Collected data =
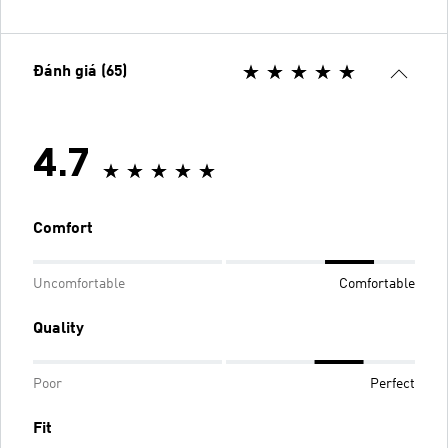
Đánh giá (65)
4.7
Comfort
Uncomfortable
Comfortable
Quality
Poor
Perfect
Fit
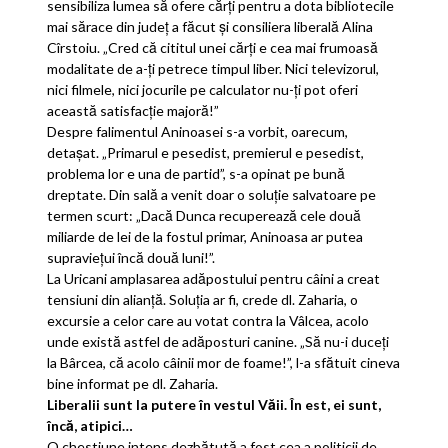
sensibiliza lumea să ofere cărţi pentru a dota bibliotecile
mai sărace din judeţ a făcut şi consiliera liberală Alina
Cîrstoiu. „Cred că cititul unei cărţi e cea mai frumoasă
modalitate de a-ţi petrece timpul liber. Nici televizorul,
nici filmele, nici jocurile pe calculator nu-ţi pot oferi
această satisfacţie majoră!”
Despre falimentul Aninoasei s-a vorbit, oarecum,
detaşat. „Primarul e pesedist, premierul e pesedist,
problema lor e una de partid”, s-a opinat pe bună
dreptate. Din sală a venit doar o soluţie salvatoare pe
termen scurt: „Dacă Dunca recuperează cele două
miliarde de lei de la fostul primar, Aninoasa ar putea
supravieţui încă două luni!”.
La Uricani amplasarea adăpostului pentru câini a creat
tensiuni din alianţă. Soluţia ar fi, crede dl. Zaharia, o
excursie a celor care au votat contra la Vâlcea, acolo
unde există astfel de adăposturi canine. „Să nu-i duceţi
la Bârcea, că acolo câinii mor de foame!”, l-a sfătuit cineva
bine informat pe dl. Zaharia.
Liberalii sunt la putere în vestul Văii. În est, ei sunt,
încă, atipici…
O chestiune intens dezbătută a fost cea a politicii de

--

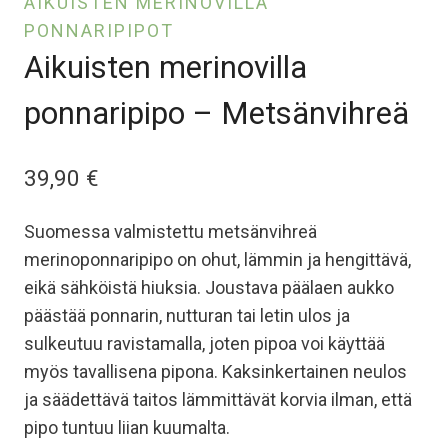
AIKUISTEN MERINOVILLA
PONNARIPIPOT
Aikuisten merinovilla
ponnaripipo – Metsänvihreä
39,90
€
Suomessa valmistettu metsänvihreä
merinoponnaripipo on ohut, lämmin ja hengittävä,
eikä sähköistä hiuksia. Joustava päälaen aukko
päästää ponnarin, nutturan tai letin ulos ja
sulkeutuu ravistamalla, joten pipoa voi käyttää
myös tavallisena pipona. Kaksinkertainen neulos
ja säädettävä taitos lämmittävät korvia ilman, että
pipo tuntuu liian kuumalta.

---

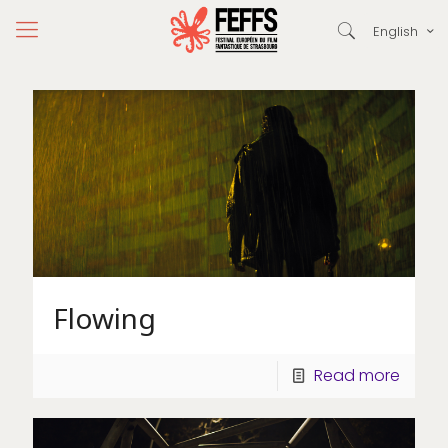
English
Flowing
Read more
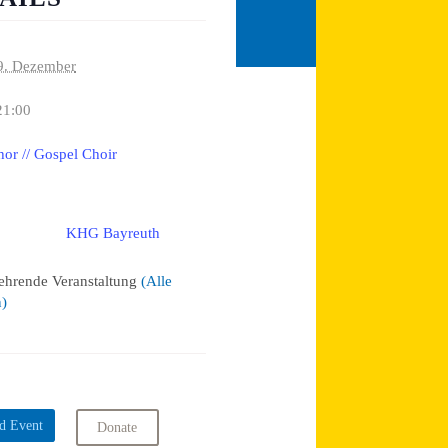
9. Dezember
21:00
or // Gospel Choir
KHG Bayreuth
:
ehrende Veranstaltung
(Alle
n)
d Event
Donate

Task prompt = Starting at the line that contains "problema lor e" and stopping after the line that contains "O chestiune intens", write out every line exactly as it appears above, and no other line.

Response to this exercise =
problema lor e una de partid”, s-a opinat pe bună
dreptate. Din sală a venit doar o soluţie salvatoare pe
termen scurt: „Dacă Dunca recuperează cele două
miliarde de lei de la fostul primar, Aninoasa ar putea
supravieţui încă două luni!”.
La Uricani amplasarea adăpostului pentru câini a creat
tensiuni din alianţă. Soluţia ar fi, crede dl. Zaharia, o
excursie a celor care au votat contra la Vâlcea, acolo
unde există astfel de adăposturi canine. „Să nu-i duceţi
la Bârcea, că acolo câinii mor de foame!”, l-a sfătuit cineva
bine informat pe dl. Zaharia.
Liberalii sunt la putere în vestul Văii. În est, ei sunt,
încă, atipici…
O chestiune intens dezbătută a fost cea a politicii de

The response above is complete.